> Problem statement
Your answer should be exactly the lines from the one that contains "危险化学品名录 (460, 13)" through the final line of the entries below, and nothing else.
□ □ □
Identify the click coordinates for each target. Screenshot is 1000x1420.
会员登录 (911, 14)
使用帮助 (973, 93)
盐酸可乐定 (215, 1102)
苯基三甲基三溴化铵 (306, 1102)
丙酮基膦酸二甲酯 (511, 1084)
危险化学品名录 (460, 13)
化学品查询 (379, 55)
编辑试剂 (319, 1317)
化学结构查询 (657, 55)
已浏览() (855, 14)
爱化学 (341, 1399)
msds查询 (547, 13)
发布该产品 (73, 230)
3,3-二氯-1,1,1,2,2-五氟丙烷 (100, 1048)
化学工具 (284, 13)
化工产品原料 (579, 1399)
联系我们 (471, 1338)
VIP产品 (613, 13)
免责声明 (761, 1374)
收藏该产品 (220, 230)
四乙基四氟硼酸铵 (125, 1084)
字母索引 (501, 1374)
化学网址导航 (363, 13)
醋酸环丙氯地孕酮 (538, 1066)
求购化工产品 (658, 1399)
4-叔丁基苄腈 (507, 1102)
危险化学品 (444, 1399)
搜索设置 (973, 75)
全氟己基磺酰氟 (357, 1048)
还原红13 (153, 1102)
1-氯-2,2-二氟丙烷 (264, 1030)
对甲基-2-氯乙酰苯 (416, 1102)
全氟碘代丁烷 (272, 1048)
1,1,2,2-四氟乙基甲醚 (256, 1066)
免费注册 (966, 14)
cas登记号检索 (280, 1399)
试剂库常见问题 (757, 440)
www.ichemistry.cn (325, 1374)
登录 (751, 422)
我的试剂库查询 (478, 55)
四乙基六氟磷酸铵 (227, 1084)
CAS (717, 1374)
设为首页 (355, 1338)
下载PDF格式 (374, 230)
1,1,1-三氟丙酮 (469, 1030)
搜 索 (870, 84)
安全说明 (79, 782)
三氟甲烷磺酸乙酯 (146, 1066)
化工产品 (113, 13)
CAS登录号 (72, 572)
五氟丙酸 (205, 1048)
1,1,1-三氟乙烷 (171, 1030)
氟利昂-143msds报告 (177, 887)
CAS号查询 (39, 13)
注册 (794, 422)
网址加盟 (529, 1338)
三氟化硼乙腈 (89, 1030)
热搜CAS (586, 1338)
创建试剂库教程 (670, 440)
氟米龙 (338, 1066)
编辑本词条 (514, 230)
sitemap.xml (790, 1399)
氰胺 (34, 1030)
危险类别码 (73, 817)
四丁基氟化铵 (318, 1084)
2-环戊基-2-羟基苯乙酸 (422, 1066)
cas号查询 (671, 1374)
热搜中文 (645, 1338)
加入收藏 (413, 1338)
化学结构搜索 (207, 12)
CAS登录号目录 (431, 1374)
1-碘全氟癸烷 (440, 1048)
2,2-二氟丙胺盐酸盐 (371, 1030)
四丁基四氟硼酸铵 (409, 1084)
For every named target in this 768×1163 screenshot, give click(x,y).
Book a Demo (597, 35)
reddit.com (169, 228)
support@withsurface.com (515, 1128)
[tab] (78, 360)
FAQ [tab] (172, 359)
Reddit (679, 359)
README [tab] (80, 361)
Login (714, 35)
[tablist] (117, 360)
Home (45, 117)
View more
□ □ □
> Written solution
危险化学品名录 (460, 13)
化学品查询 (379, 55)
编辑试剂 (319, 1317)
化学结构查询 (657, 55)
已浏览() (855, 14)
爱化学 (341, 1399)
msds查询 (547, 13)
发布该产品 (73, 230)
3,3-二氯-1,1,1,2,2-五氟丙烷 (100, 1048)
化学工具 (284, 13)
化工产品原料 (579, 1399)
联系我们 (471, 1338)
VIP产品 (613, 13)
免责声明 (761, 1374)
收藏该产品 (220, 230)
四乙基四氟硼酸铵 (125, 1084)
字母索引 (501, 1374)
化学网址导航 (363, 13)
醋酸环丙氯地孕酮 (538, 1066)
求购化工产品 (658, 1399)
4-叔丁基苄腈 (507, 1102)
危险化学品 (444, 1399)
搜索设置 (973, 75)
全氟己基磺酰氟 (357, 1048)
还原红13 (153, 1102)
1-氯-2,2-二氟丙烷 (264, 1030)
对甲基-2-氯乙酰苯 (416, 1102)
全氟碘代丁烷 (272, 1048)
1,1,2,2-四氟乙基甲醚 (256, 1066)
免费注册 (966, 14)
cas登记号检索 (280, 1399)
试剂库常见问题 (757, 440)
www.ichemistry.cn (325, 1374)
登录 (751, 422)
我的试剂库查询 (478, 55)
四乙基六氟磷酸铵 (227, 1084)
CAS (717, 1374)
设为首页 (355, 1338)
下载PDF格式 (374, 230)
1,1,1-三氟丙酮 (469, 1030)
搜 索 (870, 84)
安全说明 (79, 782)
三氟甲烷磺酸乙酯 (146, 1066)
化工产品 (113, 13)
CAS登录号 (72, 572)
五氟丙酸 (205, 1048)
1,1,1-三氟乙烷 (171, 1030)
氟利昂-143msds报告 (177, 887)
CAS号查询 (39, 13)
注册 (794, 422)
网址加盟 (529, 1338)
三氟化硼乙腈 (89, 1030)
热搜CAS (586, 1338)
创建试剂库教程 (670, 440)
氟米龙 (338, 1066)
编辑本词条 (514, 230)
sitemap.xml (790, 1399)
氰胺 (34, 1030)
危险类别码 (73, 817)
四丁基氟化铵 (318, 1084)
2-环戊基-2-羟基苯乙酸 (422, 1066)
cas号查询 (671, 1374)
热搜中文 (645, 1338)
加入收藏 (413, 1338)
化学结构搜索 (207, 12)
CAS登录号目录 (431, 1374)
1-碘全氟癸烷 (440, 1048)
2,2-二氟丙胺盐酸盐 (371, 1030)
四丁基四氟硼酸铵 (409, 1084)
For every named target in this 768×1163 screenshot, give click(x,y).
Book a Demo (597, 35)
reddit.com (169, 228)
support@withsurface.com (515, 1128)
[tab] (78, 360)
FAQ [tab] (172, 359)
Reddit (679, 359)
README [tab] (80, 361)
Login (714, 35)
[tablist] (117, 360)
Home (45, 117)
View more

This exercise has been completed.